Direct Measurements of Neutrino Mass

TL;DR

This paper reviews recent experimental methods for directly measuring neutrino mass through beta decay spectra, highlighting advances, sensitivities, and future prospects in the field.

Contribution

It provides a comprehensive overview of recent developments and protocols in kinematic neutrino mass measurements, emphasizing spectral analysis and experimental sensitivity.

Findings

Recent experiments have improved spectral measurement techniques.

Sensitivity estimates guide future neutrino mass experiments.
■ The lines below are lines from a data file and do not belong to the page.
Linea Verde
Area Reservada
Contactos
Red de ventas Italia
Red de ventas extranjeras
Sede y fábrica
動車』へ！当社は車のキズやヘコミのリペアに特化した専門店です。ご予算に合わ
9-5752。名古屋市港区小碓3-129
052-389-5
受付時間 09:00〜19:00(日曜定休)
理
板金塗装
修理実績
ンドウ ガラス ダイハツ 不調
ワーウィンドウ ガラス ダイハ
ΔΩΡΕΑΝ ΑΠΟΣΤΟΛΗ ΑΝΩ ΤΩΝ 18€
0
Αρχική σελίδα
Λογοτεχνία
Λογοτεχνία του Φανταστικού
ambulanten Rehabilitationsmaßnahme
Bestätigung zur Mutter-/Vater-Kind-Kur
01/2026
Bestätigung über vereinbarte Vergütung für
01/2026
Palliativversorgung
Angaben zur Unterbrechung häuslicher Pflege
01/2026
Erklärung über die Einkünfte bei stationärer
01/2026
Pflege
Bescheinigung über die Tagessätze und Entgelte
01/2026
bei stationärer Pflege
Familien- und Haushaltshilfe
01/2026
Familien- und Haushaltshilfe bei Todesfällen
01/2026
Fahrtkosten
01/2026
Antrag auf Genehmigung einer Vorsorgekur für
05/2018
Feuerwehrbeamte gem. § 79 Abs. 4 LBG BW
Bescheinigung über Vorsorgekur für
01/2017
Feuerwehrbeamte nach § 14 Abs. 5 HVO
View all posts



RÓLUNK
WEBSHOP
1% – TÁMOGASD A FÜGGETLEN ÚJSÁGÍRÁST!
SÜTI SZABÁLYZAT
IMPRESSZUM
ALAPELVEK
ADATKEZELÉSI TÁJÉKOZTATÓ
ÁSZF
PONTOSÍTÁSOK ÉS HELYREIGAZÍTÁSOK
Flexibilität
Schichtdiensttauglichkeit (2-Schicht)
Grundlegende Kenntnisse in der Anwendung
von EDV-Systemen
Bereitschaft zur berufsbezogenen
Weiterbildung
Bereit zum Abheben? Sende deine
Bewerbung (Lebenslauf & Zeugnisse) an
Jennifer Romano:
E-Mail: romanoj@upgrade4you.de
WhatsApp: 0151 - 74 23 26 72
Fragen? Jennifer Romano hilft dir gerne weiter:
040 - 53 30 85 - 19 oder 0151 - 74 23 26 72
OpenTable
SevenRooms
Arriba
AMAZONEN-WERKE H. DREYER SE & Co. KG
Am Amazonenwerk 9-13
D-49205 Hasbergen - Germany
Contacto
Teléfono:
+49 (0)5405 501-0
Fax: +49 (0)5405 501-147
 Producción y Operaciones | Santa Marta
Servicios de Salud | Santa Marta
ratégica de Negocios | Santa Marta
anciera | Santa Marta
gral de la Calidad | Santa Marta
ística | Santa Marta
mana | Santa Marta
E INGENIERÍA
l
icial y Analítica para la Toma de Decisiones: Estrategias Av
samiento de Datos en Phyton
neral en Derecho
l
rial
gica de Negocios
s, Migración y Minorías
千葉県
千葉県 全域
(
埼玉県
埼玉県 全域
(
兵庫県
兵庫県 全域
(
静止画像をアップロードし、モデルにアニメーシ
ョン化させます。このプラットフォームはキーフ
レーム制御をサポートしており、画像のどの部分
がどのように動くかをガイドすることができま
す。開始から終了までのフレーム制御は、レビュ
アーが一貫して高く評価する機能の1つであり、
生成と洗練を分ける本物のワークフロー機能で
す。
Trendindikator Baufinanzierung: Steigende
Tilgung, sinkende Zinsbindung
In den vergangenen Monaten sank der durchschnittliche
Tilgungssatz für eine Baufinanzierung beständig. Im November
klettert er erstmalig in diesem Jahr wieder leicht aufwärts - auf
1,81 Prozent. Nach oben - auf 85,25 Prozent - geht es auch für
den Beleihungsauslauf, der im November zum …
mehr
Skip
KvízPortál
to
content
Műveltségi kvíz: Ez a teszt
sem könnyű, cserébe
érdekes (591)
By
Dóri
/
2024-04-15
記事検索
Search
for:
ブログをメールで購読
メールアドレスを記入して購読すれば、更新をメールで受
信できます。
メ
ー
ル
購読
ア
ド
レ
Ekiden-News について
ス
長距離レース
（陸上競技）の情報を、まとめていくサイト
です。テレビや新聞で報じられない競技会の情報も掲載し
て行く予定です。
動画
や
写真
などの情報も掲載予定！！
Outlook suggests potential for more precise neutrino mass determination.

Abstract

The turn of the 21st century witnessed a sudden shift in our fundamental understanding of particle physics. While the minimal Standard Model predicts that neutrino masses are exactly zero, the discovery of neutrino oscillations proved the Standard Model wrong. Neutrino oscillation measurements, however, do not shed light on the scale of neutrino masses, nor the mechanism by which those are generated. The neutrino mass scale is most directly accessed by studying the energy spectrum generated by beta decay or electron capture -- a technique dating back to Enrico Fermi's formulation of radioactive decay. In this Article, we review the methods and techniques -- both past and present -- aimed at measuring neutrino masses kinematically. We focus on recent experimental developments that have emerged in the past decade, overview the spectral refinements that are essential in the treatment of the most sensitive experiments, and give a simple yet effective protocol for estimating the sensitivity. Finally, we provide an outlook of what future experiments might be able to achieve.